Web Scraping URL Real-Time

mrm · March 23, 2023, 7:22pm

I wrote a python script to detect Website's internal URL when they come alive.. for example News Website they post regularly and i'm interested to detect new urls within seconds.. i can use any website its / feed rss but it's an 8 minutes latency..

For you to understand me more clearly let's take this forum url as an example.. The script below is python using requests and beautiful soup.. when i run its Output is "https://forum.webscraper.io/"

import requests
from bs4 import BeautifulSoup

url = https://forum.webscraper.io/
response = requests.get(url)
soup = BeautifulSoup(response.content, 'html.parser')
page_url = soup.find('meta', {'property': 'og:url'})['content']

print(page_url)

OUTPUT ""https://forum.webscraper.io/""

The script below uses hashlib to detect changes on website "urls" and whenever a new url is detected which didn't exist it notifies me but the OUTPUT is not an URL but only "The website has been updated! A new internal link may have been added.
No new internal links found." How to fix this, because i want to get OUTPUT the URL it detected.

Here is the script

import requests
import hashlib
import time
from bs4 import BeautifulSoup

Define the base URL and the hash of the current page content

base_url = "https://forum.webscraper.io/"
current_hash = None

Define a list to store the internal links found on the page

internal_links = []

while True:
# Make a request to the website and get the content
response = requests.get(base_url)
content = response.content

# Compute the hash of the content
new_hash = hashlib.md5(content).hexdigest()

# If the hash of the content has changed, the website has been updated
if new_hash != current_hash:
    print("The website has been updated! A new internal link may have been added.")

    # Update the current hash to the new hash
    current_hash = new_hash

    # Parse the HTML code of the website using BeautifulSoup
    soup = BeautifulSoup(content, "html.parser")

    # Find the canonical link element in the page head
    canonical_link = soup.find("link", {"rel": "canonical"})

    # If a canonical link element is found, extract the href attribute
    if canonical_link:
        internal_links.append(canonical_link["href"])

        # Scrape the webpage URL using BeautifulSoup
        page_url_response = requests.get(canonical_link["href"])
        page_url_content = page_url_response.content
        page_url_soup = BeautifulSoup(page_url_content, 'html.parser')
        page_url = page_url_soup.find('meta', {'property': 'og:url'})['content']
        print(f"New URL found: {page_url}")

    # If there are new internal links, print them
    if internal_links:
        print("New internal links found:")
        for link in internal_links:
            print(link)
    else:
        print("No new internal links found.")

# Wait for 15 seconds before checking the website again
time.sleep(15)

OUTPUT: "The website has been updated!
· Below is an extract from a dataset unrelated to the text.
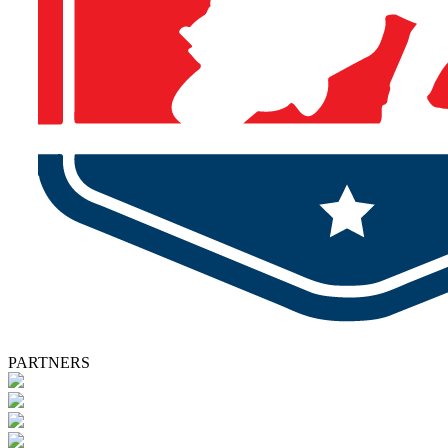
PARTNERS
A new internal link may have been added"

I really appreciate an opinion or help

leemeng · January 6, 2024, 2:17pm

This is not a python forum, it is for the web scraper browser extension. But anyway, you probably don't need to hash the web pages. Most sites these days will report the Last-Modified in the headers, e.g.:

# Get the last modified time of the web page from the server
response = requests.head(url)
last_modified_time = response.headers.get('Last-Modified')